- Exercise aim: Search the records that follow and extract every line containing the string "Besuche".

- Task material:
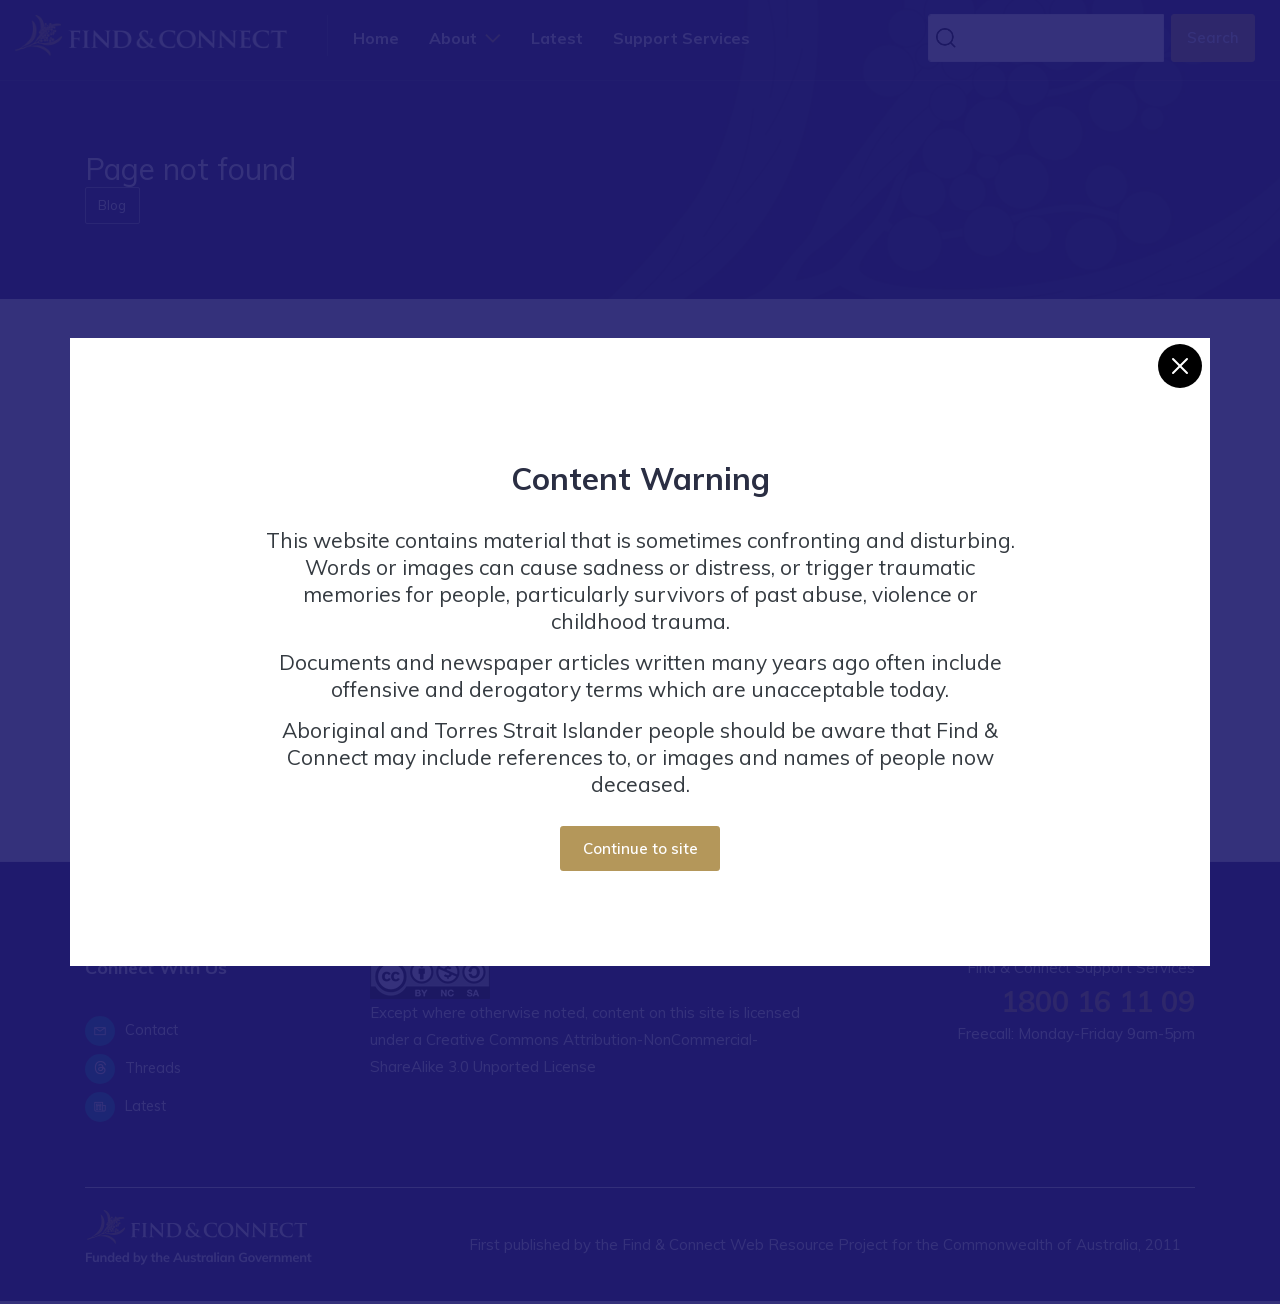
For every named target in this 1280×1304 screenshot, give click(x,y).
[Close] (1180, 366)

---

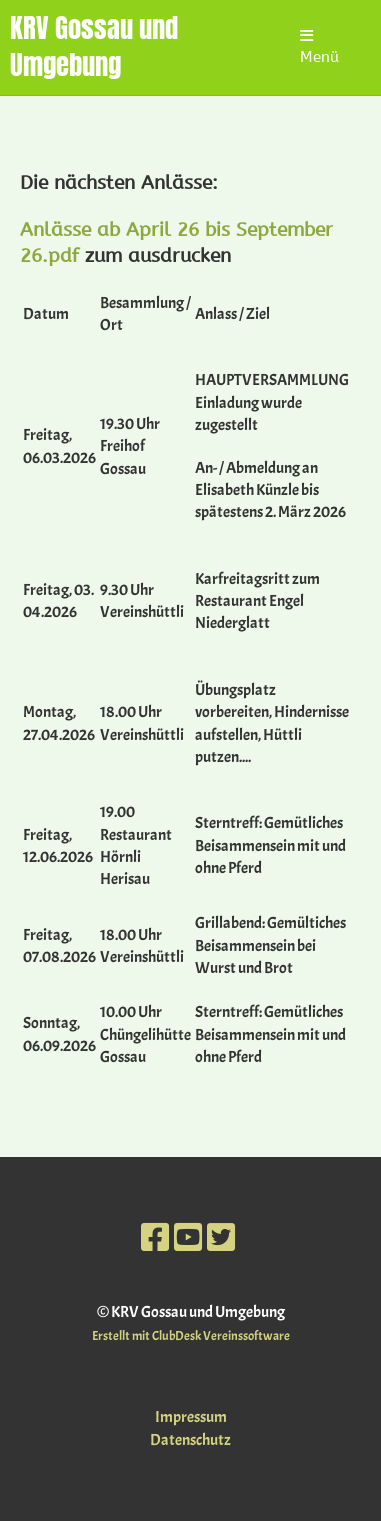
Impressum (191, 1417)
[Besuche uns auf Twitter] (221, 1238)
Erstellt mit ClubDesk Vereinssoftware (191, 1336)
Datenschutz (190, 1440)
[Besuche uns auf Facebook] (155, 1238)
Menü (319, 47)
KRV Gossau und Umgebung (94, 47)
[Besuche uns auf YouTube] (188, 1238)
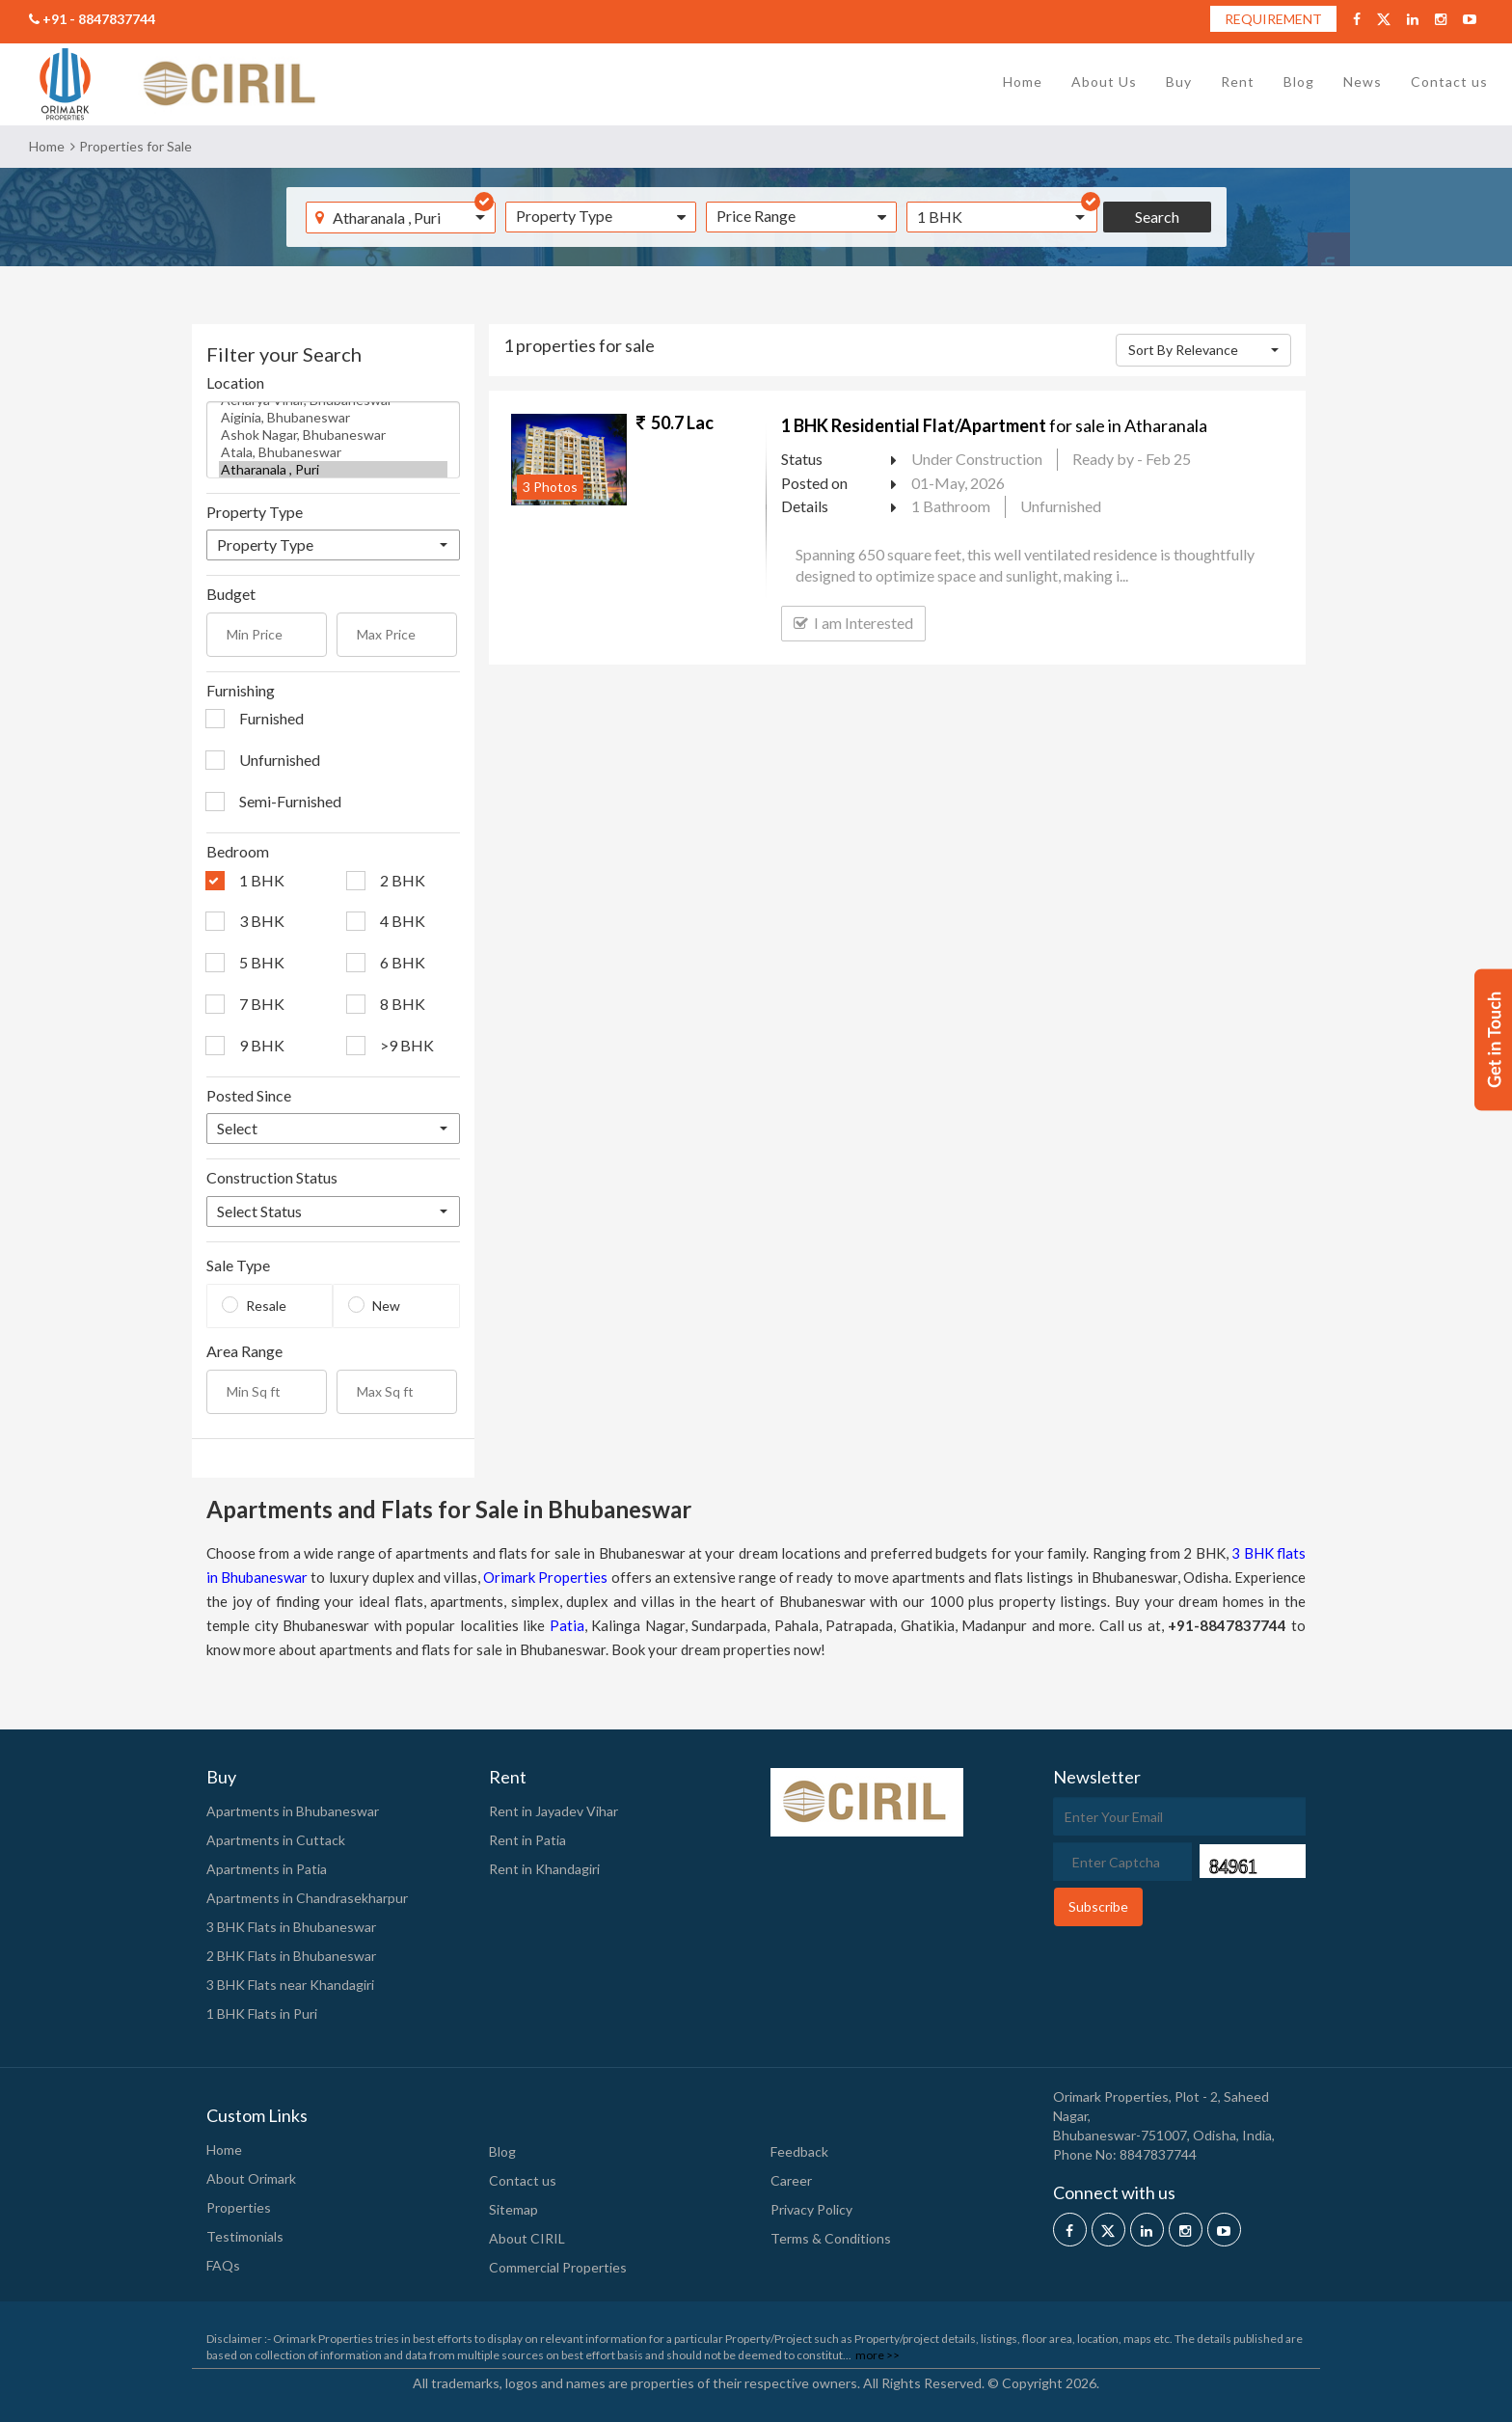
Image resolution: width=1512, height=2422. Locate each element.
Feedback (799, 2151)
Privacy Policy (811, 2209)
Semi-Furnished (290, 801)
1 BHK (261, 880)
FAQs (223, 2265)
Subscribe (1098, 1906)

- Exercise output:
[Besuche uns auf Twitter] (221, 1238)
[Besuche uns auf Facebook] (155, 1238)
[Besuche uns auf YouTube] (188, 1238)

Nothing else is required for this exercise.